YOUR OBJECTIVE → Set out the records again, keeping every word as it is.

------------------------------------------------------------------------

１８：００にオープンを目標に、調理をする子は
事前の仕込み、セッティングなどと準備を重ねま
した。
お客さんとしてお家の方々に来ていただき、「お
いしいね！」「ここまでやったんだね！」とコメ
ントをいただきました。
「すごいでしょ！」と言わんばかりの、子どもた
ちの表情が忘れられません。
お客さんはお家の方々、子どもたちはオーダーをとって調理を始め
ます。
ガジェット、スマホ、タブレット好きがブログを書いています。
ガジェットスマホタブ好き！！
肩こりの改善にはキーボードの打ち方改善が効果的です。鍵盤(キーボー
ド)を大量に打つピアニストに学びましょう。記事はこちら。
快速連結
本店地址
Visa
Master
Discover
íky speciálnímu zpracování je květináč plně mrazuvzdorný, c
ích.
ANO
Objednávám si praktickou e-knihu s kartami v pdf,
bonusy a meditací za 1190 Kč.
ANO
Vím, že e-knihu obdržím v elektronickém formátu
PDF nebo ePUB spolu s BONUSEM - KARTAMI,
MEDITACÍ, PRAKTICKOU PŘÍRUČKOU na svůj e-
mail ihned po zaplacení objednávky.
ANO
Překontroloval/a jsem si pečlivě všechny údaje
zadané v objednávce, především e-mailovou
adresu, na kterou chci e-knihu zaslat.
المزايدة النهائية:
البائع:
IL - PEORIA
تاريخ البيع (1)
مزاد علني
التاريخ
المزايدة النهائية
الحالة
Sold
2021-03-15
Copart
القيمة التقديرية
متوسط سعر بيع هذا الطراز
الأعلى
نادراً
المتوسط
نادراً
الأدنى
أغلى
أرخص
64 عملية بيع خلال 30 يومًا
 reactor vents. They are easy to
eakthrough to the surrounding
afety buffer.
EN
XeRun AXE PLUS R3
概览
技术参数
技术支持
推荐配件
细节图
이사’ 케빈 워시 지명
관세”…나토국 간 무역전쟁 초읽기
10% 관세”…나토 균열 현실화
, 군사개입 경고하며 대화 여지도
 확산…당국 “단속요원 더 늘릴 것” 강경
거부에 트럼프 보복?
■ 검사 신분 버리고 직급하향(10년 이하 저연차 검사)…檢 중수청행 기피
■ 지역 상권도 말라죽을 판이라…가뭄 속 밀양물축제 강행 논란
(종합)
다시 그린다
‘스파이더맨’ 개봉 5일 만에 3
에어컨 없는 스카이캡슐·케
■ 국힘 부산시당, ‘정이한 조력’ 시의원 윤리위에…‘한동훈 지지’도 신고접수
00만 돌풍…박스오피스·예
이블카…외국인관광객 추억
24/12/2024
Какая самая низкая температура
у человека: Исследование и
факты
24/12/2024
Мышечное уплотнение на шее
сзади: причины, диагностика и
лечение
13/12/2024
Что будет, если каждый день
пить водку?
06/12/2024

------------------------------------------------------------------------

SOLUTION TO THIS TASK →
１８：００にオープンを目標に、調理をする子は
事前の仕込み、セッティングなどと準備を重ねま
した。
お客さんとしてお家の方々に来ていただき、「お
いしいね！」「ここまでやったんだね！」とコメ
ントをいただきました。
「すごいでしょ！」と言わんばかりの、子どもた
ちの表情が忘れられません。
お客さんはお家の方々、子どもたちはオーダーをとって調理を始め
ます。
ガジェット、スマホ、タブレット好きがブログを書いています。
ガジェットスマホタブ好き！！
肩こりの改善にはキーボードの打ち方改善が効果的です。鍵盤(キーボー
ド)を大量に打つピアニストに学びましょう。記事はこちら。
快速連結
本店地址
Visa
Master
Discover
íky speciálnímu zpracování je květináč plně mrazuvzdorný, c
ích.
ANO
Objednávám si praktickou e-knihu s kartami v pdf,
bonusy a meditací za 1190 Kč.
ANO
Vím, že e-knihu obdržím v elektronickém formátu
PDF nebo ePUB spolu s BONUSEM - KARTAMI,
MEDITACÍ, PRAKTICKOU PŘÍRUČKOU na svůj e-
mail ihned po zaplacení objednávky.
ANO
Překontroloval/a jsem si pečlivě všechny údaje
zadané v objednávce, především e-mailovou
adresu, na kterou chci e-knihu zaslat.
المزايدة النهائية:
البائع:
IL - PEORIA
تاريخ البيع (1)
مزاد علني
التاريخ
المزايدة النهائية
الحالة
Sold
2021-03-15
Copart
القيمة التقديرية
متوسط سعر بيع هذا الطراز
الأعلى
نادراً
المتوسط
نادراً
الأدنى
أغلى
أرخص
64 عملية بيع خلال 30 يومًا
 reactor vents. They are easy to
eakthrough to the surrounding
afety buffer.
EN
XeRun AXE PLUS R3
概览
技术参数
技术支持
推荐配件
细节图
이사’ 케빈 워시 지명
관세”…나토국 간 무역전쟁 초읽기
10% 관세”…나토 균열 현실화
, 군사개입 경고하며 대화 여지도
 확산…당국 “단속요원 더 늘릴 것” 강경
거부에 트럼프 보복?
■ 검사 신분 버리고 직급하향(10년 이하 저연차 검사)…檢 중수청행 기피
■ 지역 상권도 말라죽을 판이라…가뭄 속 밀양물축제 강행 논란
(종합)
다시 그린다
‘스파이더맨’ 개봉 5일 만에 3
에어컨 없는 스카이캡슐·케
■ 국힘 부산시당, ‘정이한 조력’ 시의원 윤리위에…‘한동훈 지지’도 신고접수
00만 돌풍…박스오피스·예
이블카…외국인관광객 추억
24/12/2024
Какая самая низкая температура
у человека: Исследование и
факты
24/12/2024
Мышечное уплотнение на шее
сзади: причины, диагностика и
лечение
13/12/2024
Что будет, если каждый день
пить водку?
06/12/2024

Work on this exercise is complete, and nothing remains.